** Required action **
A word-for-word copy of the entries, with images excluded, is the expected answer.

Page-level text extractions

----------

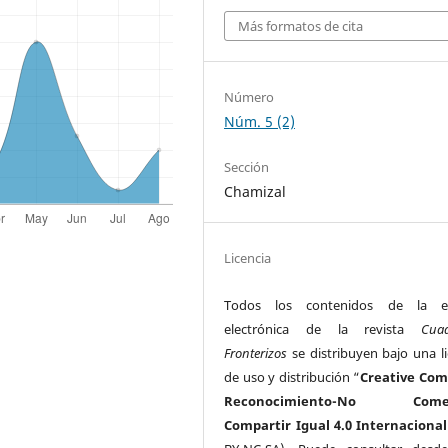
Más formatos de cita
Número
Núm. 5 (2)
Sección
Chamizal
Licencia
Todos los contenidos de la ed
electrónica de la revista
Cua
Fronterizos
se distribuyen bajo una li
de uso y distribución “
Creative Co
Reconocimiento-No Comerc
Compartir Igual 4.0 Internacional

----------

** Solution to this task **
Más formatos de cita
Número
Núm. 5 (2)
Sección
Chamizal
Licencia
Todos los contenidos de la ed
electrónica de la revista
Cua
Fronterizos
se distribuyen bajo una li
de uso y distribución “
Creative Co
Reconocimiento-No Comerc
Compartir Igual 4.0 Internacional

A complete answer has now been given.